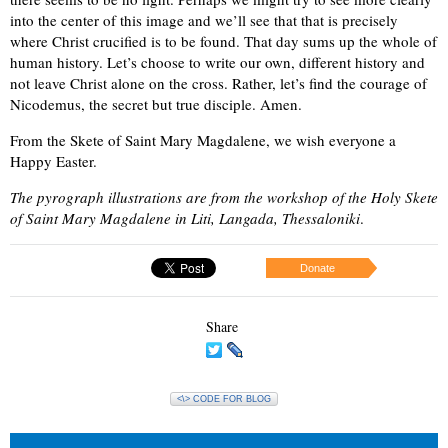
into the center of this image and we’ll see that that is precisely
where Christ crucified is to be found. That day sums up the whole of
human history. Let’s choose to write our own, different history and
not leave Christ alone on the cross. Rather, let’s find the courage of
Nicodemus, the secret but true disciple. Amen.
From the Skete of Saint Mary Magdalene, we wish everyone a
Happy Easter.
The pyrograph illustrations are from the workshop of the Holy Skete
of Saint Mary Magdalene in Liti, Langada, Thessaloniki
.
Donate
Share
<\> CODE FOR BLOG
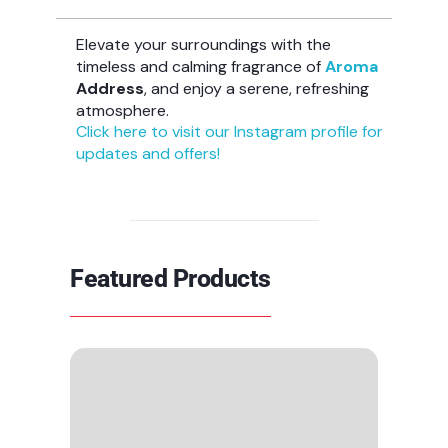
Elevate your surroundings with the
timeless and calming fragrance of
Aroma
Address
, and enjoy a serene, refreshing
atmosphere.
Click here to visit our Instagram profile for
updates and offers!
Featured Products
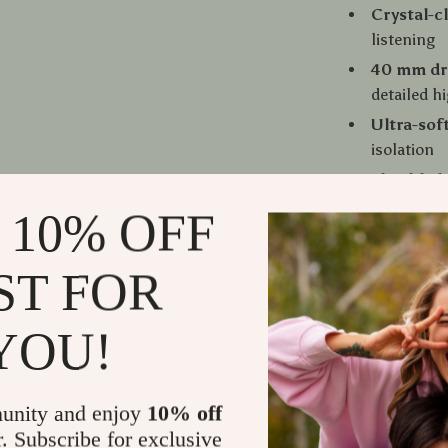
Crystal-c
listening
40 mm dr
detailed h
Ultra-sof
isolation
Flexible 
90° swive
 10% OFF
profession
Detachabl
ST FOR
Integrat
communic
YOU!
Step Into P
These headph
unity and enjoy
10% off
and versatilit
r. Subscribe for exclusive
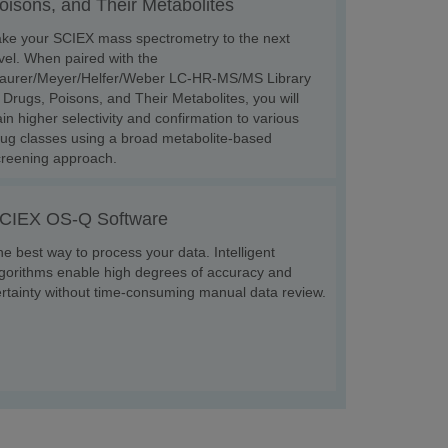
oisons, and Their Metabolites
ake your SCIEX mass spectrometry to the next
vel. When paired with the
aurer/Meyer/Helfer/Weber LC-HR-MS/MS Library
 Drugs, Poisons, and Their Metabolites, you will
in higher selectivity and confirmation to various
ug classes using a broad metabolite-based
creening approach.
CIEX OS-Q Software
e best way to process your data. Intelligent
gorithms enable high degrees of accuracy and
rtainty without time-consuming manual data review.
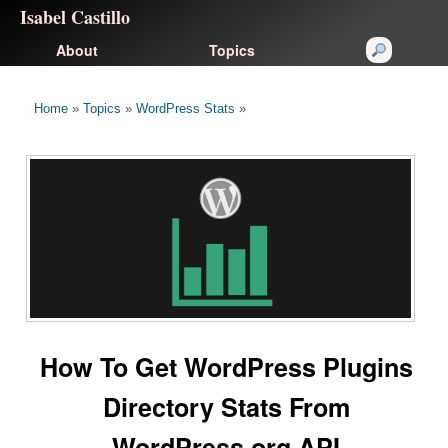
Isabel Castillo
About
Topics
Home
»
Topics
»
WordPress Stats
»
How To Get WordPress Plugins
Directory Stats From
WordPress.org API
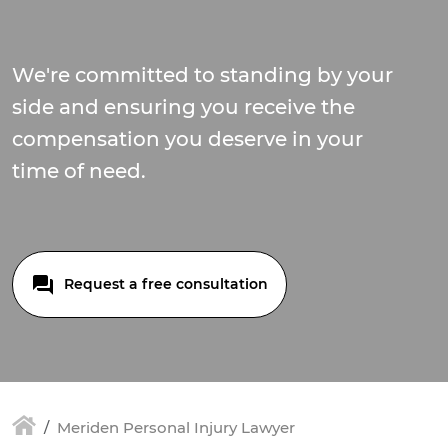
We're committed to standing by your
side and ensuring you receive the
compensation you deserve in your
time of need.
Request a free consultation
Meriden Personal Injury Lawyer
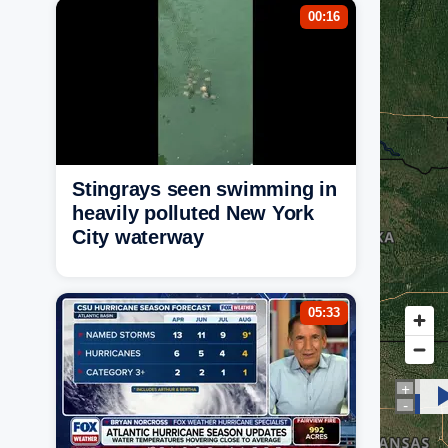
00:16
Stingrays seen swimming in
heavily polluted New York
City waterway
05:33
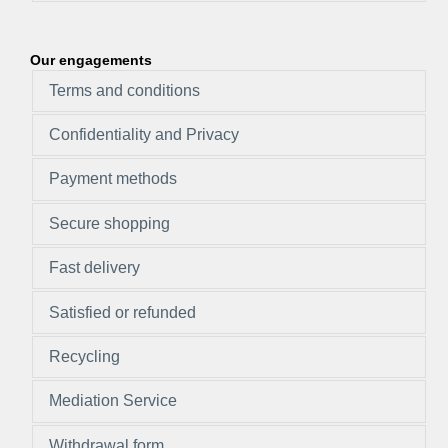
Our engagements
Terms and conditions
Confidentiality and Privacy
Payment methods
Secure shopping
Fast delivery
Satisfied or refunded
Recycling
Mediation Service
Withdrawal form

---------------

What to do:
Report only the number of lines in the records that include the word "Saint".

Task response:
2